As such, I’ll chronicle the journey of discovery as I develop this solution over many months. I’ll need to become a bit of an SME for LLMs, and combine that with my current knowledge of x86 architecture, UEFI, and OS internals.
In this article, I’ll cover the following topics:
Simplify my Python coding environment
Parameters versus Tokens – a short description
Using a Modelfile to customize LLMs – first steps
Simplifying Python Coding
I ended Part 1 with writing some Python code that connects with a local LLM, delivers a payload (the prompt) via an HTTP POST, and prints out the response. It’s pretty low-level, complex code. You can simplify this code by using the ollama Python package, obtaining that module via:
>pip3 install ollama
And then the code becomes much simpler:
import ollama
#Initialize the Ollama client client = ollama.Client()
For now, I’ll continue the development on my local hardware, so this will be the approach for a while. I may have to change my strategy when I move to Google Colab or some other platform going forward. We’ll see.
Parameters versus Tokens
Before continuing the description of the fine-tuning process, I’ll take a detour into two very important LLM concepts: tokens and parameters. While this article is not an LLM tutorial, understanding these basics is essential for adapting an LLM to specific tasks, such as interpreting instruction execution traces in UEFI.

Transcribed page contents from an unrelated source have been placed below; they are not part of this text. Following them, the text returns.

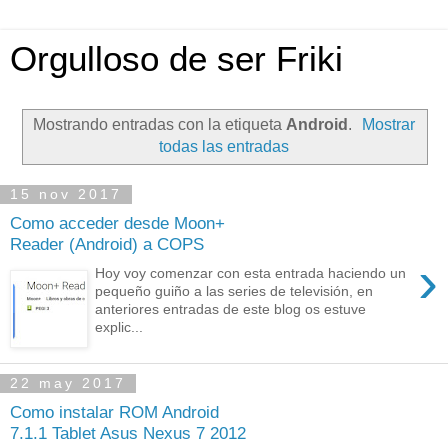
Orgulloso de ser Friki
Mostrando entradas con la etiqueta
Android
.
Mostrar
todas las entradas
15 nov 2017
Como acceder desde Moon+
Reader (Android) a COPS
›
Hoy voy comenzar con esta entrada haciendo un
pequeño guiño a las series de televisión, en
anteriores entradas de este blog os estuve
explic...
22 may 2017
Como instalar ROM Android
7.1.1 Tablet Asus Nexus 7 2012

To put it simply, tokens are the basic building blocks of text that an LLM reads and generates. They are the model’s “words” or “letters.” A token can be a single word, a part of a word, a punctuation mark, or even a space. For example, the sentence “I love my dog” might be broken down into the tokens: [“I”, ” love”, ” my”, ” dog”].
Parameters, on the other hand, are the model’s knowledge and learned relationships. They are the numerical values (weights and biases) that the model adjusts during its training to become more accurate. Think of parameters as the “neural connections” in the model’s brain; I like that analogy.
A good way to compare the two is in this table:
Aspect
Tokens
Parameters
What they are
The units of text being processed
The model’s internal knowledge and weights
Measurement
Counted per interaction (input & output)
A fixed, static number for a specific model
Function
The “what” of the conversation (input/output)
The “how” of the model’s intelligence
Analogy
The words you speak and hear
The knowledge in your brain
For tokens and parameters, in general, the larger the better. We often talk about the LLM’s “token context window” as a key means by which a model can retain “in memory” massive amounts of data that we send it; retaining earlier parts of the data without losing context.
Determining the number of parameters of any given LLM can easy. It’s a fixed characteristic of the model. If you’re working with https://ollama.com/search, you’ll see it’s sometimes displayed in the description of the model; in this case, gpt-oss has two versions available, one with 20 billion parameters, and a larger one with 120 billion parameters:
But as noted in the ollama GitHub repository, https://github.com/ollama/ollama, the bigger the model, the more RAM and disk space it’s going to take. Here are some examples:
And further, you should have at least 8 GB of RAM available to run the 7B models, 16 GB to run the 13B models, and 32 GB to run the 33B models.
Since my local PC is a 16-thread AMD Ryzen 7 1700X CPU, 16 GB RAM, NVIDIA GeForce GTX 1060 with only 6GB VRAM, I’ll need to stick with models that have significantly fewer than 7B parameters.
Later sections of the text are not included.